برنامه ریزی تولید در نیروگاه های ایران با برنامه ریزی تولید سلسله مراتبی فازی
|کد مقاله||سال انتشار||مقاله انگلیسی||ترجمه فارسی||تعداد کلمات|
|26835||2010||21 صفحه PDF||سفارش دهید||محاسبه نشده|
Publisher : Elsevier - Science Direct (الزویر - ساینس دایرکت)
Journal : Energy Conversion and Management, Volume 51, Issue 6, June 2010, Pages 1230–1241
The Power Plants Generation Planning (PPGP) usually encountered complicated problems.
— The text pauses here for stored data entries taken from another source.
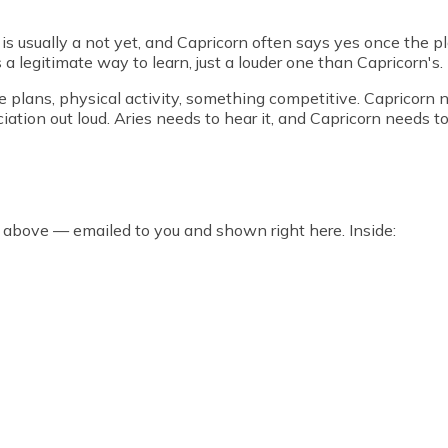
 is usually a not yet, and Capricorn often says yes once the pl
s a legitimate way to learn, just a louder one than Capricorn's.
e plans, physical activity, something competitive. Capricorn ne
ation out loud. Aries needs to hear it, and Capricorn needs to 
 above — emailed to you and shown right here. Inside: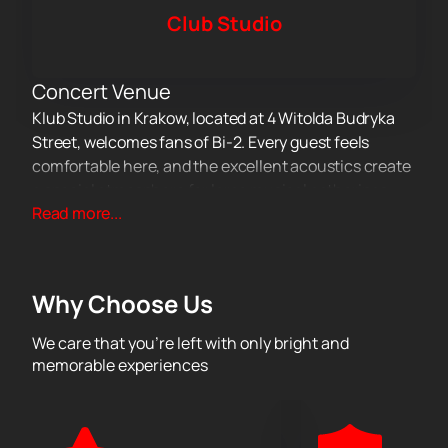
Club Studio
Concert Venue
Klub Studio in Krakow, located at 4 Witolda Budryka
Street, welcomes fans of Bi-2. Every guest feels
comfortable here, and the excellent acoustics create
a special atmosphere for large musical gatherings.
About the Concert
Read more...
Bi-2's performance will be a memorable experience
for all fans of the Russian music scene. For many
years, the artists have delighted audiences with
Why Choose Us
popular songs and their original sound. On stage, the
musicians will present fresh tracks and beloved
We care that you’re left with only bright and
compositions that have long been part of the
memorable experiences
country's cultural heritage. This evening, listeners will
hear a live performance and feel the energy of each
band member.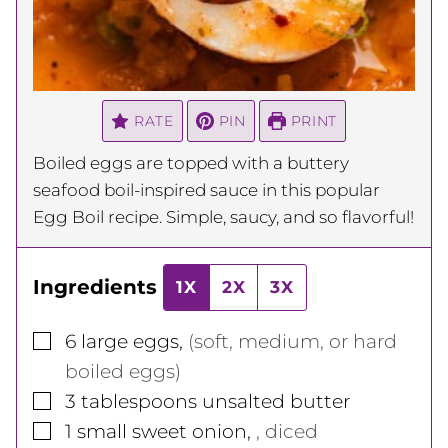
RATE
PIN
PRINT
Boiled eggs are topped with a buttery
seafood boil-inspired sauce in this popular
Egg Boil recipe. Simple, saucy, and so flavorful!
Ingredients
1X
2X
3X
▢
6
large eggs
,
(soft, medium, or hard
boiled eggs)
▢
3
tablespoons
unsalted butter
▢
1
small sweet onion
,
, diced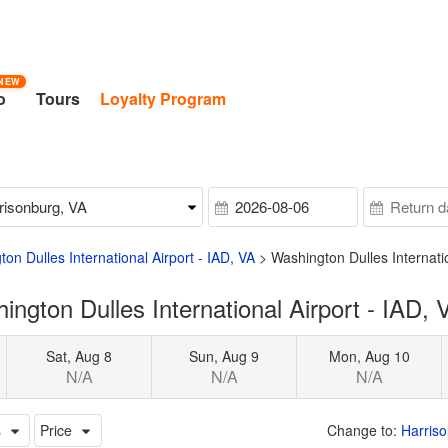
NEW
o
Tours
Loyalty Program
on Dulles International Airport - IAD, VA
>
Washington Dulles Internati
gton Dulles International Airport - IAD, 
Sat, Aug 8
Sun, Aug 9
Mon, Aug 10
N/A
N/A
N/A
s
Price
Change to:
Harriso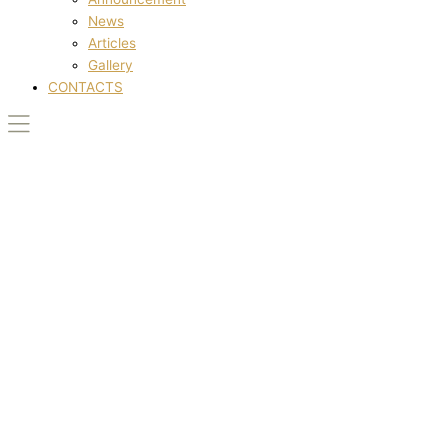
News
Articles
Gallery
CONTACTS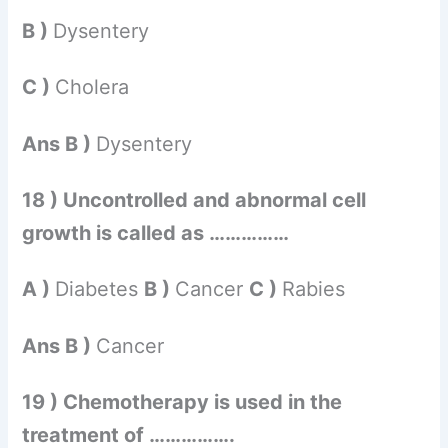
B )
Dysentery
C )
Cholera
Ans B )
Dysentery
18 ) Uncontrolled and abnormal cell
growth is called as ……………
A )
Diabetes
B )
Cancer
C )
Rabies
Ans B )
Cancer
19 ) Chemotherapy is used in the
treatment of …………….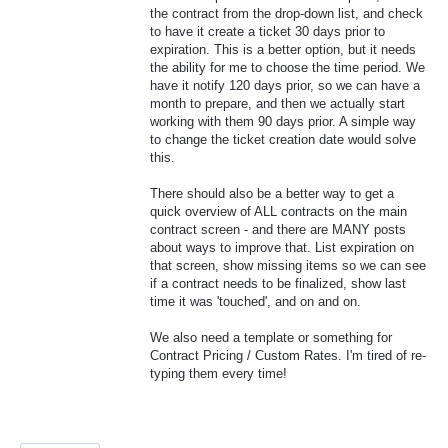
the contract from the drop-down list, and check
to have it create a ticket 30 days prior to
expiration. This is a better option, but it needs
the ability for me to choose the time period. We
have it notify 120 days prior, so we can have a
month to prepare, and then we actually start
working with them 90 days prior. A simple way
to change the ticket creation date would solve
this.
There should also be a better way to get a
quick overview of ALL contracts on the main
contract screen - and there are MANY posts
about ways to improve that. List expiration on
that screen, show missing items so we can see
if a contract needs to be finalized, show last
time it was 'touched', and on and on.
We also need a template or something for
Contract Pricing / Custom Rates. I'm tired of re-
typing them every time!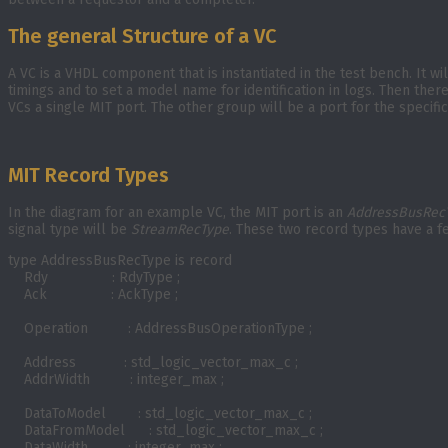
The general Structure of a VC
A VC is a VHDL component that is instantiated in the test bench. It w
timings and to set a model name for identification in logs. Then the
VCs a single MIT port. The other group will be a port for the speci
MIT Record Types
In the diagram for an example VC, the MIT port is an
AddressBusRec
signal type will be
StreamRecType
. These two record types have a f
type AddressBusRecType is record

    Rdy                : RdyType ;

    Ack                : AckType ;

    Operation          : AddressBusOperationType ;

    Address            : std_logic_vector_max_c ;

    AddrWidth          : integer_max ;

    DataToModel        : std_logic_vector_max_c ;

    DataFromModel      : std_logic_vector_max_c ;

    DataWidth          : integer_max ;
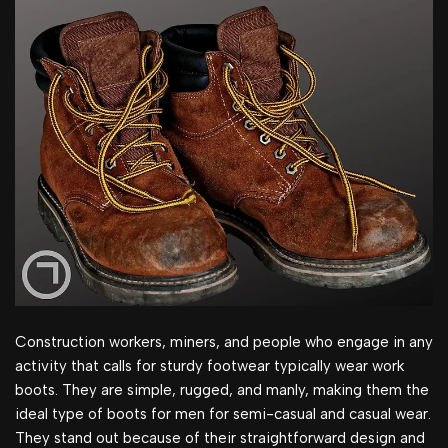
Construction workers, miners, and people who engage in any
activity that calls for sturdy footwear typically wear work
boots. They are simple, rugged, and manly, making them the
ideal type of boots for men for semi-casual and casual wear.
They stand out because of their straightforward design and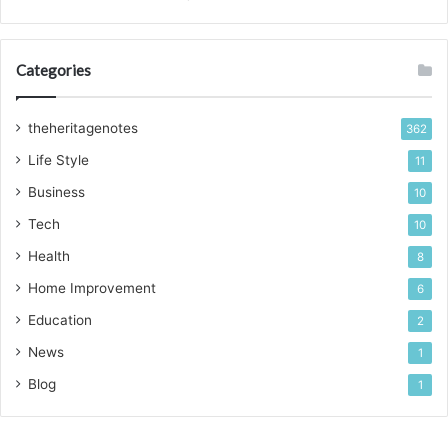
Categories
theheritagenotes
362
Life Style
11
Business
10
Tech
10
Health
8
Home Improvement
6
Education
2
News
1
Blog
1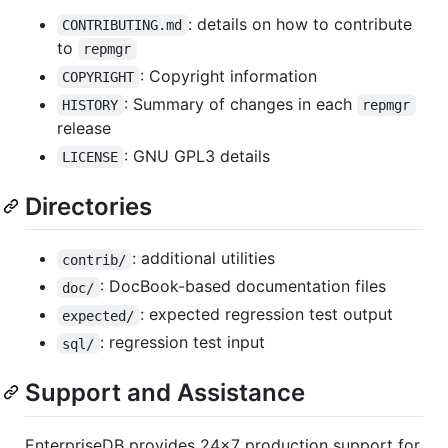
: details on how to contribute
CONTRIBUTING.md
to
repmgr
: Copyright information
COPYRIGHT
: Summary of changes in each
HISTORY
repmgr
release
: GNU GPL3 details
LICENSE
Directories
: additional utilities
contrib/
: DocBook-based documentation files
doc/
: expected regression test output
expected/
: regression test input
sql/
Support and Assistance
EnterpriseDB provides 24x7 production support for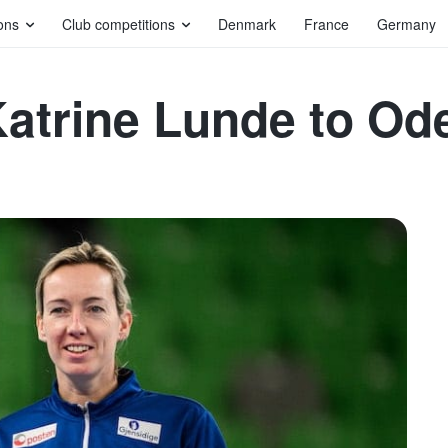
ons
Club competitions
Denmark
France
Germany
Katrine Lunde to Od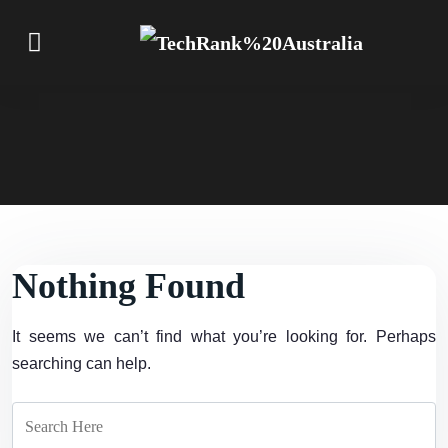
Nothing Found
It seems we can’t find what you’re looking for. Perhaps
searching can help.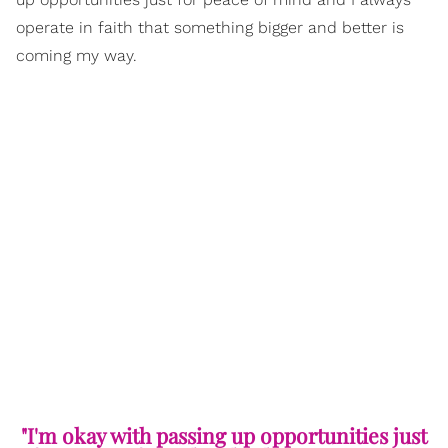
operate in faith that something bigger and better is
coming my way.
"I'm okay with passing up opportunities just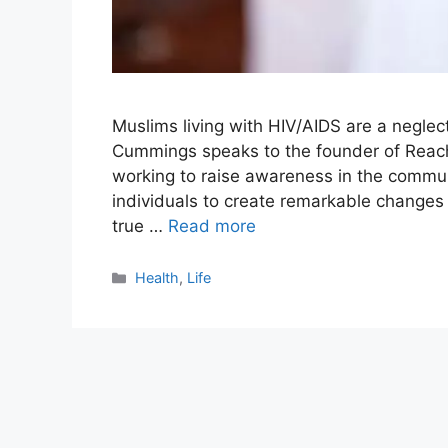
Muslims living with HIV/AIDS are a negl
Cummings speaks to the founder of Reach
working to raise awareness in the communi
individuals to create remarkable changes 
true …
Read more
Categories
Health
,
Life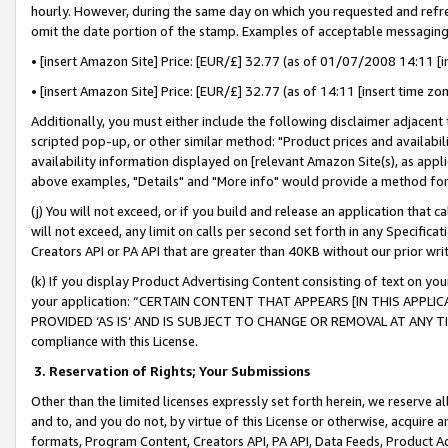
hourly. However, during the same day on which you requested and refre
omit the date portion of the stamp. Examples of acceptable messaging
• [insert Amazon Site] Price: [EUR/£] 32.77 (as of 01/07/2008 14:11 [in
• [insert Amazon Site] Price: [EUR/£] 32.77 (as of 14:11 [insert time zo
Additionally, you must either include the following disclaimer adjacent t
scripted pop-up, or other similar method: "Product prices and availabil
availability information displayed on [relevant Amazon Site(s), as appli
above examples, "Details" and "More info" would provide a method for 
(j) You will not exceed, or if you build and release an application that c
will not exceed, any limit on calls per second set forth in any Specifica
Creators API or PA API that are greater than 40KB without our prior wr
(k) If you display Product Advertising Content consisting of text on your
your application: “CERTAIN CONTENT THAT APPEARS [IN THIS APPLIC
PROVIDED ‘AS IS’ AND IS SUBJECT TO CHANGE OR REMOVAL AT ANY TIME.”
compliance with this License.
3.
Reservation of Rights; Your Submissions
Other than the limited licenses expressly set forth herein, we reserve all 
and to, and you do not, by virtue of this License or otherwise, acquire an
formats, Program Content, Creators API, PA API, Data Feeds, Product 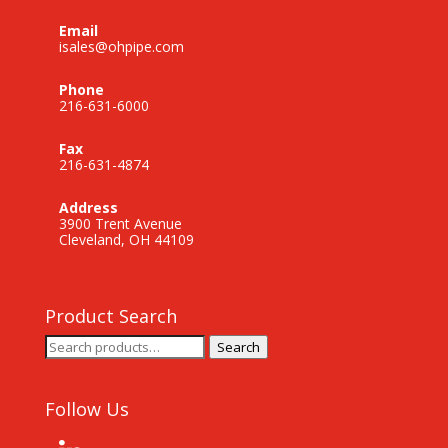
Email
isales@ohpipe.com
Phone
216-631-6000
Fax
216-631-4874
Address
3900 Trent Avenue
Cleveland, OH 44109
Product Search
Search
Search
for:
Follow Us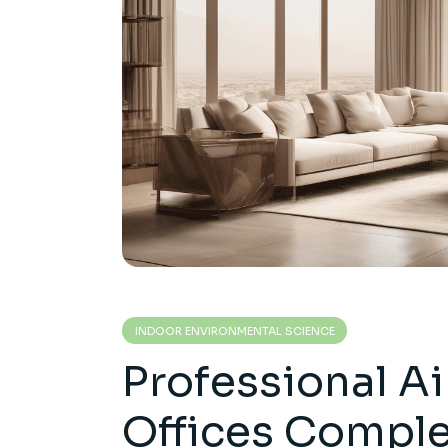
INDOOR ENVIRONMENTAL SCIENCE
Professional Ai
Offices Compl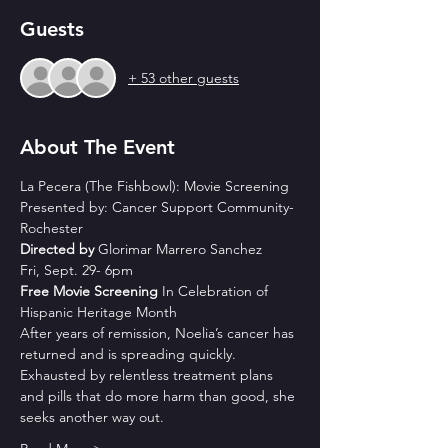
Guests
+ 53 other guests
About The Event
La Pecera (The Fishbowl): Movie Screening
Presented by: Cancer Support Community-
Rochester
Directed by 
Glorimar Marrero Sanchez
Fri, Sept. 29- 6pm
Free Movie Screening
 In Celebration of 
Hispanic Heritage Month
After years of remission, Noelia’s cancer has 
returned and is spreading quickly. 
Exhausted by relentless treatment plans 
and pills that do more harm than good, she 
seeks another way out. 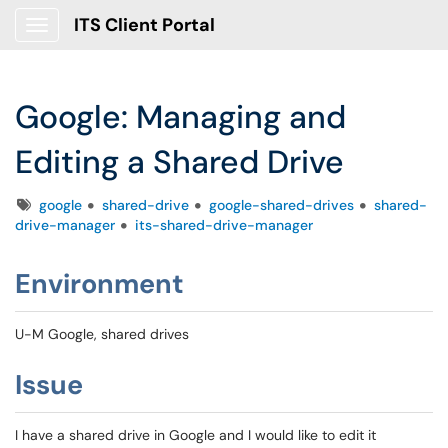
ITS Client Portal
Show Applications Menu
Google: Managing and
Editing a Shared Drive
Tags
google
shared-drive
google-shared-drives
shared-
drive-manager
its-shared-drive-manager
Environment
U-M Google, shared drives
Issue
I have a shared drive in Google and I would like to edit it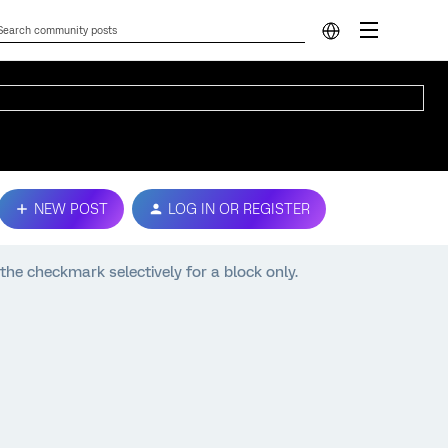
NEW POST
LOG IN OR REGISTER
 the checkmark selectively for a block only.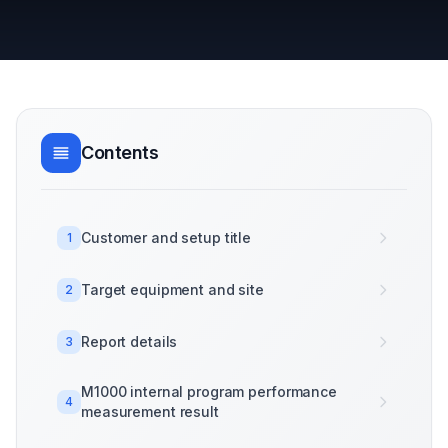
Contents
Customer and setup title
1
Target equipment and site
2
Report details
3
M1000 internal program performance
4
measurement result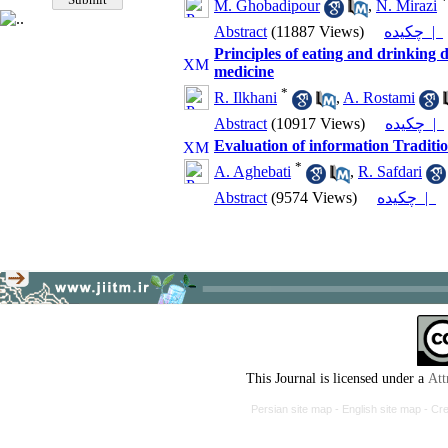
*
M. Ghobadipour
,
N. Mirazi
Abstract
(11887 Views)
چکیده |
Principles of eating and drinking 
medicine
*
R. Ilkhani
,
A. Rostami
Abstract
(10917 Views)
چکیده |
Evaluation of information Traditi
*
A. Aghebati
,
R. Safdari
Abstract
(9574 Views)
چکیده |
This Journal is licensed under a
Att
Persian site map -
English site map
- Cr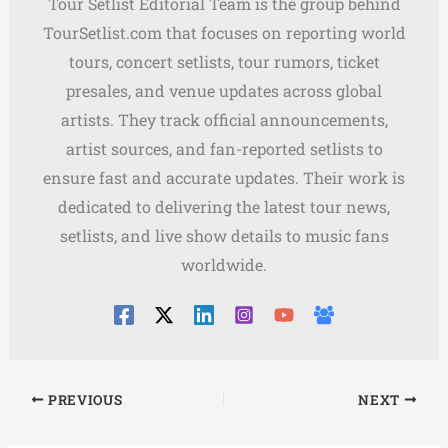
Tour Setlist Editorial Team is the group behind
TourSetlist.com that focuses on reporting world
tours, concert setlists, tour rumors, ticket
presales, and venue updates across global
artists. They track official announcements,
artist sources, and fan-reported setlists to
ensure fast and accurate updates. Their work is
dedicated to delivering the latest tour news,
setlists, and live show details to music fans
worldwide.
PREVIOUS
NEXT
In this paper, a new hierarchical approach is applied for generation planning in power plants. In hierarchical approach, the main integrated problem is separated into some sub problems which could be easily solved by multi level models. Higher level models include organization total strategy and lower level models is concerned with detailed accurate planning. When models are broken down into several levels, the solutions of higher level could be considered as inputs for the lower levels. In the proposed structure, amount of future demand is predicted to specify time periods in first level. In the second level, amount of demand for each aggregate period is allocated to different aggregate methods of electricity generation like; steam, gas, combined cycle and hydro power plants in Iran by using Analytical Hierarchy Process (AHP) and Fuzzy Aggregate Production Planning (FAPP). This allocation is carried out according to two criteria of “share of total electricity generated by each type of generation” and “amount of environmental pollution”. AHP and Fuzzy Disaggregate Production Planning (FDAPP) are applied to determine best utilizing power plants for generation in the final level. The proposed Fuzzy Hierarchical Production Planning (FHPP) outputs express optimal combination of power plants which contribute for demand satisfaction.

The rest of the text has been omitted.